Calabrese bias correction (Maximum likelihood) #28

damariszurell · 2018-05-04T08:55:22Z

Dear Sylvain,

we were looking at your package recently as we were interested whether anybody has implemented the bias correction in MEMs proposed by Calabrese et al. 2014. However, when looking at your code, this does not seem to implement the procedure as described by Calabrese, unless I am completely misinterpreting your code. Your code:

if (method == "MaximumLikelihood") {
# Maximum likelihood (Calabrese et al, 2014)
if (verbose)
cat("\n Local species richness computed by maximum likelihood adjustment. \n")
diversity.map <- mapDiversity(obj, method = 'bSSDM',
verbose = FALSE)$diversity.map
Richness <- .richness(obj)
SSDM_Richness <- values(mask(diversity.map, Richness))
SSDM_Richness <- SSDM_Richness[-which(is.na(SSDM_Richness))]
Richness <- values(Richness)
Richness <- Richness[-which(is.na(Richness))]
fit <- lm(Richness ~ SSDM_Richness)
a <- fit$coefficients[1]
b <- fit$coefficients[2]
diversity.map <- a + b * diversity.map
}

Your code seems to simply regress observed against predicted richness and then uses the LM coefficients to correct occurrence probabilities. This seems different from what Calabrese et al. suggested: 1) logit-transform the occurrence probabilities, 2) apply additive adjustment that depends on richness, 3) then inverse-logit-transform back to probability scale. The adjustment parameters are estimated via maximum likelihood (using the package poibin), identifying the set of adjustment parameters that maximises the probability of the site-specific species richness given the adjusted occurrence probabilities (which depend on the original occurrence probabilities and on the adjustment parameters).

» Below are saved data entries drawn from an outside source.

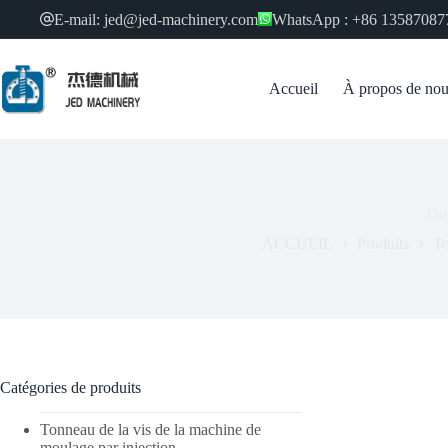
Skip
E-mail: jed@jed-machinery.com
WhatsApp : +86 13587087
to
content
Accueil
À propos de no
Dou
ACCUEIL
Produits
To
Catégories de produits
Tonneau de la vis de la machine de
moulage par injection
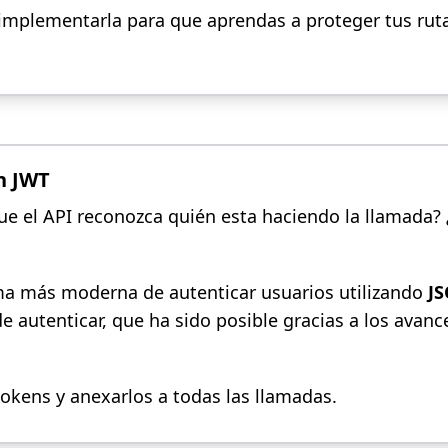
implementarla para que aprendas a proteger tus rut
n JWT
 el API reconozca quién esta haciendo la llamada?
rma más moderna de autenticar usuarios utilizando
J
autenticar, que ha sido posible gracias a los avanc
tokens y anexarlos a todas las llamadas.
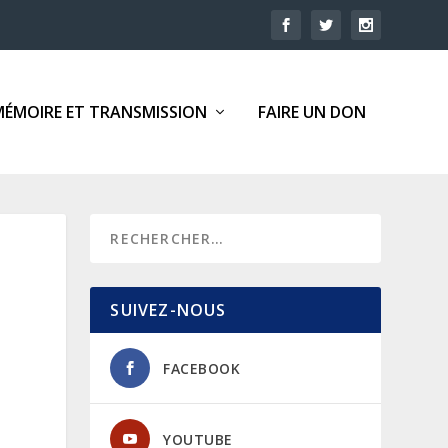
MÉMOIRE ET TRANSMISSION
FAIRE UN DON
SUIVEZ-NOUS
FACEBOOK
YOUTUBE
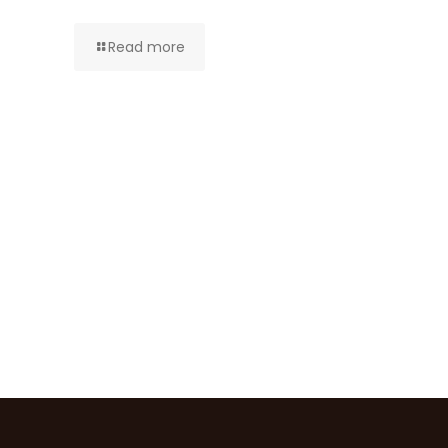
Read more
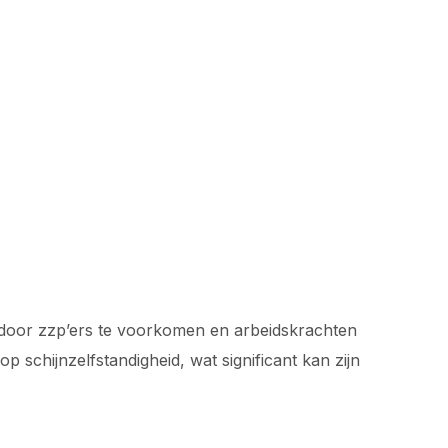
 door zzp’ers te voorkomen en arbeidskrachten
 schijnzelfstandigheid, wat significant kan zijn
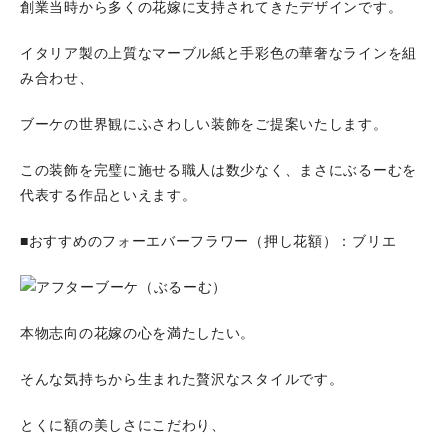
創業当時から多くの花嫁に支持されてきたデザインです。
イタリア製の上質なマーブル紙と手彩色の華奢なラインを組
み合わせ、
ブーケの世界観にふさわしい装飾をご提案いたします。
この装飾を完璧に施せる職人は数少なく、まさにぶるーむを
代表する作品といえます。
■おすすめのフォーエバーフラワー（押し花額）：ブリエ
本物志向の花嫁の心を満たしたい。
そんな気持ちから生まれた贅沢なスタイルです。
とくに額の美しさにこだわり、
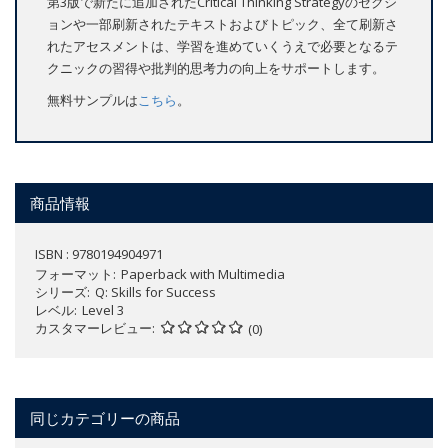
第3版で新たに追加されたCritical Thinking Strategyのセクシ
ョンや一部刷新されたテキストおよびトピック、全て刷新さ
れたアセスメントは、学習を進めていくうえで必要となるテ
クニックの習得や批判的思考力の向上をサポートします。
無料サンプルは
こちら
。
商品情報
ISBN : 9780194904971
フォーマット
Paperback with Multimedia
シリーズ
Q: Skills for Success
レベル
Level 3
カスタマーレビュー
(0)
同じカテゴリーの商品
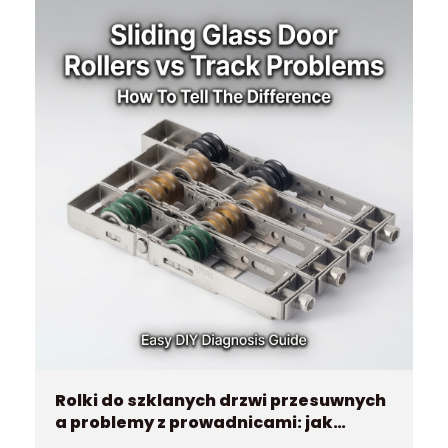
Rolki do szklanych drzwi przesuwnych
a problemy z prowadnicami: jak
odróżnić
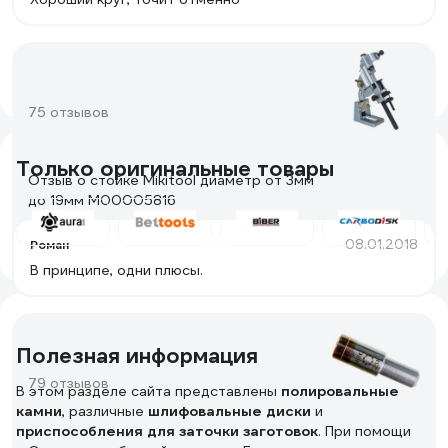
75 отзывов
Только оригинальные товары
Отзыв о стойке Mikitool диаметр от 3мм
до 19мм М00005816
08.01.2018
Роман
В принципе, одни плюсы.
Полезная информация
79 отзывов
В этом разделе сайта представлены
полировальные
камни
, различные
шлифовальные диски
и
приспособления для заточки заготовок
. При помощи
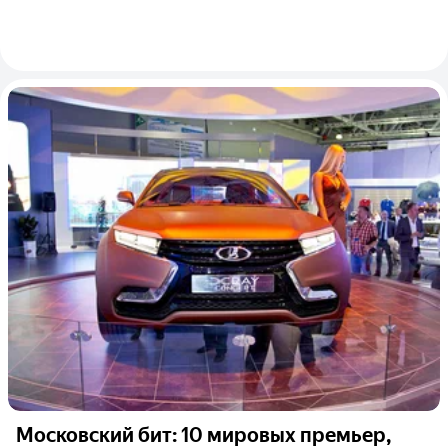
Московский бит: 10 мировых премьер,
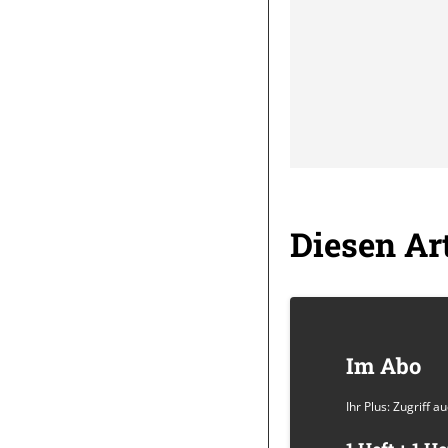
Diesen Art
Im Abo
Ihr Plus: Zugriff 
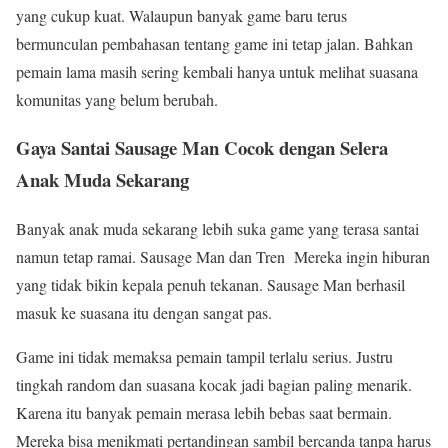
yang cukup kuat. Walaupun banyak game baru terus
bermunculan pembahasan tentang game ini tetap jalan. Bahkan
pemain lama masih sering kembali hanya untuk melihat suasana
komunitas yang belum berubah.
Gaya Santai Sausage Man Cocok dengan Selera
Anak Muda Sekarang
Banyak anak muda sekarang lebih suka game yang terasa santai
namun tetap ramai. Sausage Man dan Tren Mereka ingin hiburan
yang tidak bikin kepala penuh tekanan. Sausage Man berhasil
masuk ke suasana itu dengan sangat pas.
Game ini tidak memaksa pemain tampil terlalu serius. Justru
tingkah random dan suasana kocak jadi bagian paling menarik.
Karena itu banyak pemain merasa lebih bebas saat bermain.
Mereka bisa menikmati pertandingan sambil bercanda tanpa harus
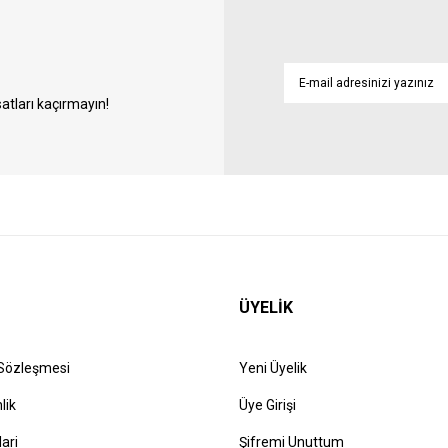
atları kaçırmayın!
ÜYELİK
 Sözleşmesi
Yeni Üyelik
lik
Üye Girişi
lari
Şifremi Unuttum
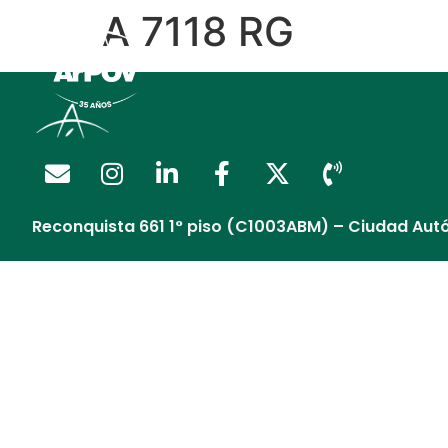
A 7118 RG
Regalía Extendida
Reconquista 661 1° piso (C1003ABM) – Ciudad Aut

Unless I am completely mistaken, this is not what your code is doing?

Best, Damaris

sylvainschmitt · 2018-05-14T14:17:01Z

Dear Damaris,

First thank you for your code review and all my apologies for the mistake. In fact, the Calabrese method was just implemented at the end after a reviewer of the article ask for it and has not been reviewed nor tested in detail. So I would not be surprised of such a mistake and again I apologize. I kind of lack of time right now but effectively what the code does is using the linear model coefficients to correct occurrence probabilities. So if you have the time, I would be glad to review a pull request from you to do the correction. If not I will try to correct it but latter.

Best,

Sylvain

damariszurell · 2018-05-15T18:15:15Z

Dear Sylvain,

thanks for your response. I am not actually using your package as I have my own class of models that is not transformed easily into your objects. Thus, pulling and changing your code is impractical for me. Anyway, I find it important that the method is revised and people do not mistake it for the actual Calabrese correction.
I can send you my code for the correction that you could adapt. I checked with Justin Calabrese that it does the right thing. Justin's code is actually slightly faster, but I don't feel legitimate to post it here.

Best, Damaris

#--------------------------------------------------
# helper functions and maximum likelihood function:
logit = function(x) {x=ifelse(x<0.0001,0.0001,ifelse(x>0.9999,.9999,x));   ;log(x/(1 - x))}

invlogit = function(x) {exp(x)/(1+exp(x))}

nLL.Calabrese <- function(par,sr,probs) {
	require(poibin)
	
	bysite <- function(j) {
		logit.probs <- logit(as.numeric(probs[j,]))
		corr.probs <- invlogit( logit.probs + par[1]*sr[j] + par[2] )
		log(dpoibin(sr[j],as.numeric(corr.probs)))
	}
	- sum(sapply(seq_len(length(sr)),bysite)) 	# optim will perform minimization but we aim for maximum likelihood and thus invert
	}

#-----------------------------------------
# find the maximum likelihood estimates for adjustment parameters:
adj.par <- optim(par=c(0,0), fn=nLL.Calabrese, sr=obs.sr, probs=pred.prob) 
# pred.prob is a  site-by-species data.frame of occurrence probabilities
# obs.sr is a vector of species richness

# adjust the predicted probabilities and stack:
corr.sr <- rowSums(apply(pred.prob,2,FUN=function(x){invlogit(logit(x)+adj.par$par[1]*obs.sr+adj.par$par[2])}))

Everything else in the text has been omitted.